→ **Work order**: Everything from the opening line of the listing below to the line that has "免許カウンター各店でもご案内して", inclusive, should be returned exactly, except the pictures.

→ **Exercise inputs**:
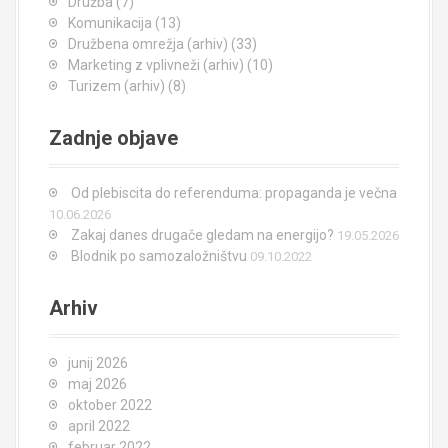
Družba
(7)
Komunikacija
(13)
Družbena omrežja (arhiv)
(33)
Marketing z vplivneži (arhiv)
(10)
Turizem (arhiv)
(8)
Zadnje objave
Od plebiscita do referenduma: propaganda je večna
10.06.2026
Zakaj danes drugače gledam na energijo?
19.05.2026
Blodnik po samozaložništvu
09.10.2022
Arhiv
junij 2026
maj 2026
oktober 2022
april 2022
februar 2022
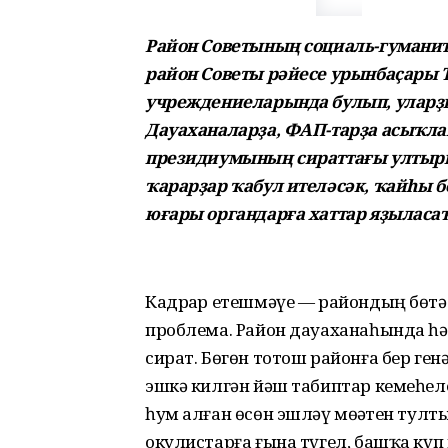
Район Советының социаль-гуманит
район Советы рәйесе урынбаҫары 
учреждениеларында булып, уларҙ
Дауаханаларҙа, ФАП-тарҙа асыҡла
президиумының сираттағы ултыр
ҡарарҙар ҡабул ителәсәк, ҡайһы б
юғары органдарға хаттар яҙыласаҡ
Кадрҙар етешмәүе — райондың бөт
проблема. Район дауаханаһында һ
сират. Бөгөн тотош районға бер ген
эшкә килгән йәш табиптар кемеһел
һум алған өсөн эшләү мөҙҙәтен тул
окулистарға ғына түгел, башҡа күп 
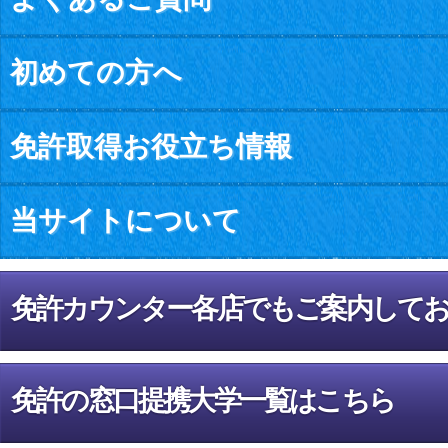
初めての方へ
免許取得お役立ち情報
当サイトについて
免許カウンター各店でもご案内して
免許の窓口提携大学一覧はこちら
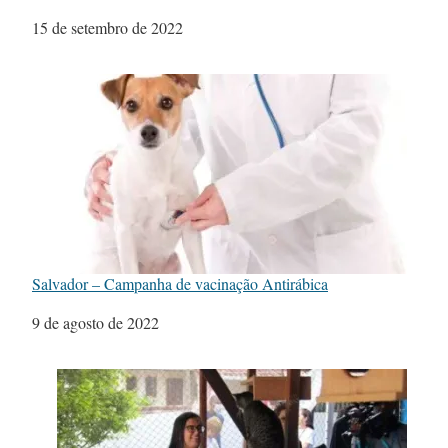
Data
15 de setembro de 2022
Salvador – Campanha de vacinação Antirábica
Data
9 de agosto de 2022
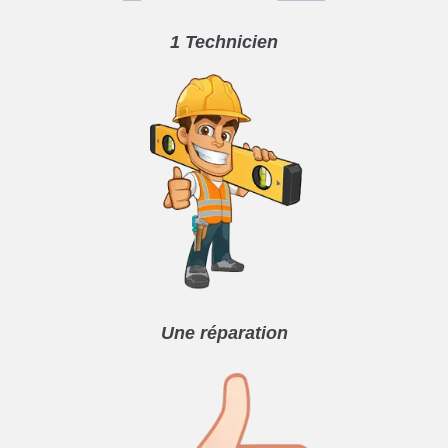
1 Technicien
Une réparation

→ **Final answer**:
Družba
(7)
Komunikacija
(13)
Družbena omrežja (arhiv)
(33)
Marketing z vplivneži (arhiv)
(10)
Turizem (arhiv)
(8)
Zadnje objave
Od plebiscita do referenduma: propaganda je večna
10.06.2026
Zakaj danes drugače gledam na energijo?
19.05.2026
Blodnik po samozaložništvu
09.10.2022
Arhiv
junij 2026
maj 2026
oktober 2022
april 2022
februar 2022
Район Советының социаль-гуманит
район Советы рәйесе урынбаҫары 
учреждениеларында булып, уларҙ
Дауаханаларҙа, ФАП-тарҙа асыҡла
президиумының сираттағы ултыр
ҡарарҙар ҡабул ителәсәк, ҡайһы б
юғары органдарға хаттар яҙыласаҡ
Кадрҙар етешмәүе — райондың бөт
проблема. Район дауаханаһында һ
сират. Бөгөн тотош районға бер ген
эшкә килгән йәш табиптар кемеһел
һум алған өсөн эшләү мөҙҙәтен тул
окулистарға ғына түгел, башҡа күп 
初めての方へ
免許取得お役立ち情報
当サイトについて
免許カウンター各店でもご案内して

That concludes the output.